• [EXERCISE] A precise reproduction of every record below is needed, minus the pictures.

**** SUPPLIED DATA

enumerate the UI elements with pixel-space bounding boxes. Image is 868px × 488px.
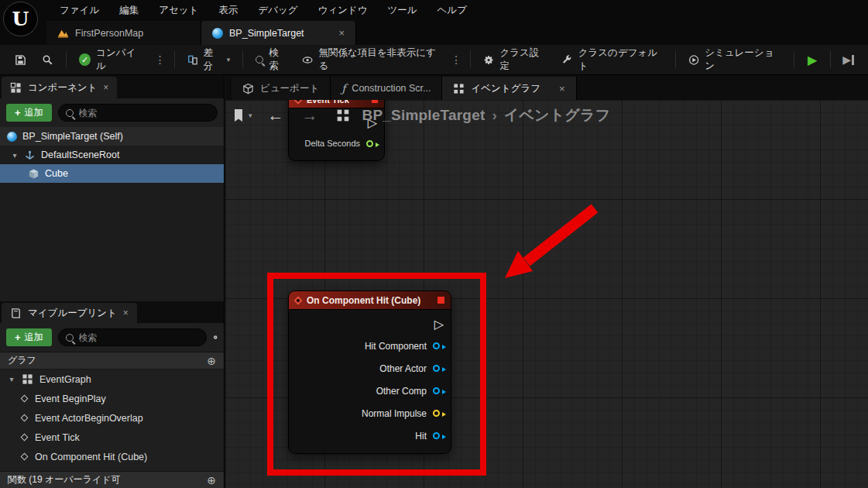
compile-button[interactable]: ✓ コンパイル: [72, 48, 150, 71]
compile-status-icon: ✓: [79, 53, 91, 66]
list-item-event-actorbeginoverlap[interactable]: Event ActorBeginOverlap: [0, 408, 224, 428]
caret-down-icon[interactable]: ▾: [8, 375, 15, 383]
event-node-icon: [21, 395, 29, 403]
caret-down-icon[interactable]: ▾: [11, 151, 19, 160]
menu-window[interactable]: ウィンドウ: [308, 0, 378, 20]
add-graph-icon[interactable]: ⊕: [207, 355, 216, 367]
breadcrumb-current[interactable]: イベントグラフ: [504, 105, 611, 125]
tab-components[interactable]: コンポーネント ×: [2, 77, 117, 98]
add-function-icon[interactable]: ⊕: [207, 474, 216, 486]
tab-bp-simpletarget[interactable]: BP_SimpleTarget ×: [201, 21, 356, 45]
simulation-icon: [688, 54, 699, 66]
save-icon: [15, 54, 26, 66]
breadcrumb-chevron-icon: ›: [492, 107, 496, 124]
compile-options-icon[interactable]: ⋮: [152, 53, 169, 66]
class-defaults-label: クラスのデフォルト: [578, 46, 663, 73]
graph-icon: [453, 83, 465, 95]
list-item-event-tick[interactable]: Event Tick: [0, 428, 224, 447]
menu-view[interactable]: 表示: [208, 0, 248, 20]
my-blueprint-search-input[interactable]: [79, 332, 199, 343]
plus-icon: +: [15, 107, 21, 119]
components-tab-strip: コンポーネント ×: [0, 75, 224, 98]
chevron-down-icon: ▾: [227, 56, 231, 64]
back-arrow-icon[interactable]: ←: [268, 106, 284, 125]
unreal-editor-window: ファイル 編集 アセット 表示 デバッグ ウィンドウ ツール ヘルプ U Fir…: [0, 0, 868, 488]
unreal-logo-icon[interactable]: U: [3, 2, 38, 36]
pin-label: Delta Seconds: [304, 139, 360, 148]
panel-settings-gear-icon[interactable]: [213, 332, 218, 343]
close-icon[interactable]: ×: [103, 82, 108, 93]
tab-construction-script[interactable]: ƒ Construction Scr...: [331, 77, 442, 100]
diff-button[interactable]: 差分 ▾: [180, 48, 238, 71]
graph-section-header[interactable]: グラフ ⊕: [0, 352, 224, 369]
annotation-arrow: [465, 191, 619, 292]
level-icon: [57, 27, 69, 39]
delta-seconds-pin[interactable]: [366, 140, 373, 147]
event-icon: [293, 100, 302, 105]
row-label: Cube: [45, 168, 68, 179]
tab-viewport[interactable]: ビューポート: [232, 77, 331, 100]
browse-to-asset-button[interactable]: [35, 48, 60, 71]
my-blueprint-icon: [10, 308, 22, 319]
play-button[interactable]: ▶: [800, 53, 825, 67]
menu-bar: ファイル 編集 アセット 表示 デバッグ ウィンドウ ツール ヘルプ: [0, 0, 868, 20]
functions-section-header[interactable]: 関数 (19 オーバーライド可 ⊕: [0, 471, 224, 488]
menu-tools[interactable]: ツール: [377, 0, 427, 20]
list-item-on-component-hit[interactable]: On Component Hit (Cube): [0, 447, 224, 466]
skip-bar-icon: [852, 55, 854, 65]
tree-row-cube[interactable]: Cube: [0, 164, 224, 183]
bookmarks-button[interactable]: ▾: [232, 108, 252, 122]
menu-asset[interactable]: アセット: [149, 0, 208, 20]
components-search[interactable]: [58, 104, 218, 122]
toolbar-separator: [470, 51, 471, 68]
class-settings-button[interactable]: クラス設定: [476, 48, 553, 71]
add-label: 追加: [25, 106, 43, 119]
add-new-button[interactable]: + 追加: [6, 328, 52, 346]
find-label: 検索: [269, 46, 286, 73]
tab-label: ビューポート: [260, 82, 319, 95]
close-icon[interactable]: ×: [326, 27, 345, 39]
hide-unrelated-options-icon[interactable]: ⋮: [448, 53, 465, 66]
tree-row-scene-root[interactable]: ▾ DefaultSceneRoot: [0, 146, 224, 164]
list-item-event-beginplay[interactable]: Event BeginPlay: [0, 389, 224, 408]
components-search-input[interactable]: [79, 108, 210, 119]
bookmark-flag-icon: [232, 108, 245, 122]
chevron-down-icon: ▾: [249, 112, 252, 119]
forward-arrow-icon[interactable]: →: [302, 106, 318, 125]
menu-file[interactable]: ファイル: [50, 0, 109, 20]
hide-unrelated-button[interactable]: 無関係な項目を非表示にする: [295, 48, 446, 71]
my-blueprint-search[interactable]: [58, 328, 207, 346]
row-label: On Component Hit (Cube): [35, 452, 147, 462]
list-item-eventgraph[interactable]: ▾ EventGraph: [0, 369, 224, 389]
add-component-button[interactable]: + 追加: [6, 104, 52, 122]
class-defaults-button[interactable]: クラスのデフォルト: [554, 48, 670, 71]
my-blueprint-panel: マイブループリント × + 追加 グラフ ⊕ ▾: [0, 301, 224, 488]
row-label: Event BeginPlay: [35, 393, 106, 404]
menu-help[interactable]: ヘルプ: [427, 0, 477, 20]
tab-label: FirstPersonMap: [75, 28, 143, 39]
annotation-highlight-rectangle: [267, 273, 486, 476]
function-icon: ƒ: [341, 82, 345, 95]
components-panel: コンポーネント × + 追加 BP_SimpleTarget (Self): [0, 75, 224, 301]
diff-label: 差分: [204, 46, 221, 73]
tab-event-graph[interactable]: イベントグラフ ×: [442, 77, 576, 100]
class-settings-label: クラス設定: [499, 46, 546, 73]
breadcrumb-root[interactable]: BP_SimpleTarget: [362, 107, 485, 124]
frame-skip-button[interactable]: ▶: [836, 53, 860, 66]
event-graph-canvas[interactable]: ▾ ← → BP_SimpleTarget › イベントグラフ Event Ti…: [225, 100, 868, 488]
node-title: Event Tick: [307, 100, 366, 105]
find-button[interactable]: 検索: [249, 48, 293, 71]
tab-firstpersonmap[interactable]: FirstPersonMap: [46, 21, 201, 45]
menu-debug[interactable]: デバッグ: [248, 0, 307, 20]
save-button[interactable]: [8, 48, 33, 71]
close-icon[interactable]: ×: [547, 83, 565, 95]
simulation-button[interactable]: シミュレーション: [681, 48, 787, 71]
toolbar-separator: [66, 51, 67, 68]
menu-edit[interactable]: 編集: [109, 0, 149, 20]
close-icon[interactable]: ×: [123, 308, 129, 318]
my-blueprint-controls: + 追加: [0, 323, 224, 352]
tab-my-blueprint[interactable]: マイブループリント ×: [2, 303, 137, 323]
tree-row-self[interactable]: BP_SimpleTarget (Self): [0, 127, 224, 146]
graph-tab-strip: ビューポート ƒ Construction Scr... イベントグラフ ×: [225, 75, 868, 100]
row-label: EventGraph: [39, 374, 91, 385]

********

• [SOLUTION TO THIS TASK]
enumerate the UI elements with pixel-space bounding boxes. Image is 868px × 488px.
compile-button[interactable]: ✓ コンパイル: [72, 48, 150, 71]
compile-status-icon: ✓: [79, 53, 91, 66]
list-item-event-actorbeginoverlap[interactable]: Event ActorBeginOverlap: [0, 408, 224, 428]
caret-down-icon[interactable]: ▾: [8, 375, 15, 383]
event-node-icon: [21, 395, 29, 403]
caret-down-icon[interactable]: ▾: [11, 151, 19, 160]
menu-window[interactable]: ウィンドウ: [308, 0, 378, 20]
add-graph-icon[interactable]: ⊕: [207, 355, 216, 367]
breadcrumb-current[interactable]: イベントグラフ: [504, 105, 611, 125]
tab-components[interactable]: コンポーネント ×: [2, 77, 117, 98]
add-function-icon[interactable]: ⊕: [207, 474, 216, 486]
tab-bp-simpletarget[interactable]: BP_SimpleTarget ×: [201, 21, 356, 45]
simulation-icon: [688, 54, 699, 66]
save-icon: [15, 54, 26, 66]
breadcrumb-chevron-icon: ›: [492, 107, 496, 124]
compile-options-icon[interactable]: ⋮: [152, 53, 169, 66]
class-defaults-label: クラスのデフォルト: [578, 46, 663, 73]
graph-icon: [453, 83, 465, 95]
list-item-event-tick[interactable]: Event Tick: [0, 428, 224, 447]
menu-view[interactable]: 表示: [208, 0, 248, 20]
my-blueprint-search-input[interactable]: [79, 332, 199, 343]
plus-icon: +: [15, 107, 21, 119]
components-tab-strip: コンポーネント ×: [0, 75, 224, 98]
chevron-down-icon: ▾: [227, 56, 231, 64]
back-arrow-icon[interactable]: ←: [268, 106, 284, 125]
unreal-editor-window: ファイル 編集 アセット 表示 デバッグ ウィンドウ ツール ヘルプ U Fir…: [0, 0, 868, 488]
unreal-logo-icon[interactable]: U: [3, 2, 38, 36]
pin-label: Delta Seconds: [304, 139, 360, 148]
panel-settings-gear-icon[interactable]: [213, 332, 218, 343]
close-icon[interactable]: ×: [103, 82, 108, 93]
tab-construction-script[interactable]: ƒ Construction Scr...: [331, 77, 442, 100]
diff-button[interactable]: 差分 ▾: [180, 48, 238, 71]
graph-section-header[interactable]: グラフ ⊕: [0, 352, 224, 369]
annotation-arrow: [465, 191, 619, 292]
level-icon: [57, 27, 69, 39]
delta-seconds-pin[interactable]: [366, 140, 373, 147]
event-icon: [293, 100, 302, 105]
row-label: Cube: [45, 168, 68, 179]
tab-viewport[interactable]: ビューポート: [232, 77, 331, 100]
browse-to-asset-button[interactable]: [35, 48, 60, 71]
my-blueprint-icon: [10, 308, 22, 319]
play-button[interactable]: ▶: [800, 53, 825, 67]
menu-bar: ファイル 編集 アセット 表示 デバッグ ウィンドウ ツール ヘルプ: [0, 0, 868, 20]
functions-section-header[interactable]: 関数 (19 オーバーライド可 ⊕: [0, 471, 224, 488]
menu-tools[interactable]: ツール: [377, 0, 427, 20]
list-item-on-component-hit[interactable]: On Component Hit (Cube): [0, 447, 224, 466]
skip-bar-icon: [852, 55, 854, 65]
tree-row-cube[interactable]: Cube: [0, 164, 224, 183]
bookmarks-button[interactable]: ▾: [232, 108, 252, 122]
menu-asset[interactable]: アセット: [149, 0, 208, 20]
components-search[interactable]: [58, 104, 218, 122]
toolbar-separator: [470, 51, 471, 68]
class-settings-button[interactable]: クラス設定: [476, 48, 553, 71]
add-label: 追加: [25, 106, 43, 119]
add-new-button[interactable]: + 追加: [6, 328, 52, 346]
find-label: 検索: [269, 46, 286, 73]
tab-label: ビューポート: [260, 82, 319, 95]
close-icon[interactable]: ×: [326, 27, 345, 39]
hide-unrelated-options-icon[interactable]: ⋮: [448, 53, 465, 66]
tree-row-scene-root[interactable]: ▾ DefaultSceneRoot: [0, 146, 224, 164]
list-item-event-beginplay[interactable]: Event BeginPlay: [0, 389, 224, 408]
components-search-input[interactable]: [79, 108, 210, 119]
bookmark-flag-icon: [232, 108, 245, 122]
chevron-down-icon: ▾: [249, 112, 252, 119]
forward-arrow-icon[interactable]: →: [302, 106, 318, 125]
menu-file[interactable]: ファイル: [50, 0, 109, 20]
hide-unrelated-button[interactable]: 無関係な項目を非表示にする: [295, 48, 446, 71]
my-blueprint-search[interactable]: [58, 328, 207, 346]
row-label: On Component Hit (Cube): [35, 452, 147, 462]
list-item-eventgraph[interactable]: ▾ EventGraph: [0, 369, 224, 389]
add-component-button[interactable]: + 追加: [6, 104, 52, 122]
class-defaults-button[interactable]: クラスのデフォルト: [554, 48, 670, 71]
my-blueprint-panel: マイブループリント × + 追加 グラフ ⊕ ▾: [0, 301, 224, 488]
row-label: Event BeginPlay: [35, 393, 106, 404]
menu-help[interactable]: ヘルプ: [427, 0, 477, 20]
tab-label: FirstPersonMap: [75, 28, 143, 39]
annotation-highlight-rectangle: [267, 273, 486, 476]
function-icon: ƒ: [341, 82, 345, 95]
components-panel: コンポーネント × + 追加 BP_SimpleTarget (Self): [0, 75, 224, 301]
diff-label: 差分: [204, 46, 221, 73]
tab-event-graph[interactable]: イベントグラフ ×: [442, 77, 576, 100]
class-settings-label: クラス設定: [499, 46, 546, 73]
breadcrumb-root[interactable]: BP_SimpleTarget: [362, 107, 485, 124]
frame-skip-button[interactable]: ▶: [836, 53, 860, 66]
event-graph-canvas[interactable]: ▾ ← → BP_SimpleTarget › イベントグラフ Event Ti…: [225, 100, 868, 488]
node-title: Event Tick: [307, 100, 366, 105]
find-button[interactable]: 検索: [249, 48, 293, 71]
tab-firstpersonmap[interactable]: FirstPersonMap: [46, 21, 201, 45]
menu-debug[interactable]: デバッグ: [248, 0, 307, 20]
save-button[interactable]: [8, 48, 33, 71]
close-icon[interactable]: ×: [547, 83, 565, 95]
simulation-button[interactable]: シミュレーション: [681, 48, 787, 71]
toolbar-separator: [66, 51, 67, 68]
menu-edit[interactable]: 編集: [109, 0, 149, 20]
close-icon[interactable]: ×: [123, 308, 129, 318]
my-blueprint-controls: + 追加: [0, 323, 224, 352]
tab-my-blueprint[interactable]: マイブループリント ×: [2, 303, 137, 323]
tree-row-self[interactable]: BP_SimpleTarget (Self): [0, 127, 224, 146]
graph-tab-strip: ビューポート ƒ Construction Scr... イベントグラフ ×: [225, 75, 868, 100]
row-label: EventGraph: [39, 374, 91, 385]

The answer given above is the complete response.